I consider FSU's starters to be the QB, 2 RB, FB, 2 TE, 3 WR, 5 OL, 5 DL, 3 LB, and 6 DB. That's 27. Of those, it looks like FSU must replace 12, which is almost half. That's quite a bit. But how many of those are already filled? At least some, but a true number is tough to figure.
Who will lead?
Last year, we asked this about the offense, as Lonnie Pryor, Chris Thompson, EJ Manuel and others left from the 2012 offense. We knew that the defense wasn't losing a ton in the way of leadership (though it did lose a ton of talent).
But on the defensive side, FSU lost not only a key player, but a key leader at every level. Gone are Timmy Jernigan, Telvin Smith, Lamarcus Joyner, Terrence Brooks and Christian Jones. The candidates to step up and be the vocal, fiery leader and the alpha are not exactly clear. Goldman has a very different personality than Jernigan did, as does Ramsey and Darby from what Joyner and Brooks brought.
The question "who will lead?," in asking who will step up to replace the departed leaders, is perhaps a bit unfair. It presupposes that someone will step up and fill that leadership void, but knowing how special those players were as leaders, we must realize that there is a chance the leadership does not reach the level of 2013.
Florida State only has one hole to fill on special teams this year: punt returner. It has been an interesting position under Jimbo Fisher. In 2009-11, Greg Reid dazzled, fearlessly catching every punt and providing some great returns. In 2012, FSU could not catch punts. In 2013, FSU's punt return game was not great, but it caught punts very well, which is the most basic and crucial part of punt return.
With Kenny Shaw graduating, will sophomore receiver Jesus Wilson, the reserve in 2013, become the starter? If so, what will he offer at the position? Who else will FSU try back there? Rashad Greene has been OK, but he may be too valuable as the No. 1 receiver to have all that traffic around his knees and ankles, increasing the chance for a freak injury.

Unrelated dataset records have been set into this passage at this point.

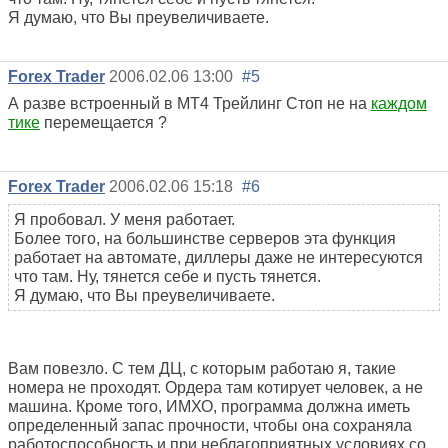
Я думаю, что Вы преувеличиваете.
Forex Trader
2006.02.06 13:00
#5
А разве встроенный в МТ4 Трейлинг Стоп не на
каждом
тике
перемещается ?
Forex Trader
2006.02.06 15:18
#6
Я пробовал. У меня работает.
Более того, на большинстве серверов эта функция
работает на автомате, диллеры даже не интересуются
что там. Ну, тянется себе и пусть тянется.
Я думаю, что Вы преувеличиваете.
Вам повезло. С тем ДЦ, с которым работаю я, такие
номера не проходят. Ордера там котирует человек, а не
машина. Кроме того, ИМХО, программа должна иметь
определенный запас прочности, чтобы она сохраняла
работоспособность и при неблагоприятных условиях со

How will the offense evolve?
While FSU had incredible injury luck in 2013 during the year, it was very much locked in to what sort of offense it would run by virtue of its tight ends transferring or becoming injured. On April 5, Christo Kourtzidis, the potential No. 2 tight end, injured his shoulder. On June 20, No. 2 tight end, by default, Kevin Haplea tore his ACL. On July 25, Kourtzidis transferred. On August 9, Jeremy Kerr injured his leg and was lost for most of the year. Florida State entered the year and went through the year with just a single true tight end (Giorgio Newberry did move from defensive end to tight end, but was not a contributor).

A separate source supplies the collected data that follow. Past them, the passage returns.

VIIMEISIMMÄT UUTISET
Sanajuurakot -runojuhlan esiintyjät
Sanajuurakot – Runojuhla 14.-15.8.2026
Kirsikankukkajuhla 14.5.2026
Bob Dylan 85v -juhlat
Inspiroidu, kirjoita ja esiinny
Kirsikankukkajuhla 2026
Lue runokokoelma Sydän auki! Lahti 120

In 2014, FSU will have six tight ends on its roster, and with the huge losses of Kelvin Benjamin and Kenny Shaw, FSU might look to go with more two-TE sets to lessen the burden on the young receivers. We'll have more on that in the tight ends preview coming up.
Will the defense change?
With Jeremy Pruitt off to Georgia, and Charles Kelly moving from linebackers coach to defensive backs and coordinator, how will the defense change, if any? I have a hunch that the base pass rush will be much better, lessening the need to blitz, and I'll be interested to see how that works out in spring. Three of the top five defensive tackles are also gone, and as you'll read in the defensive line preview, that position is the team's biggest question.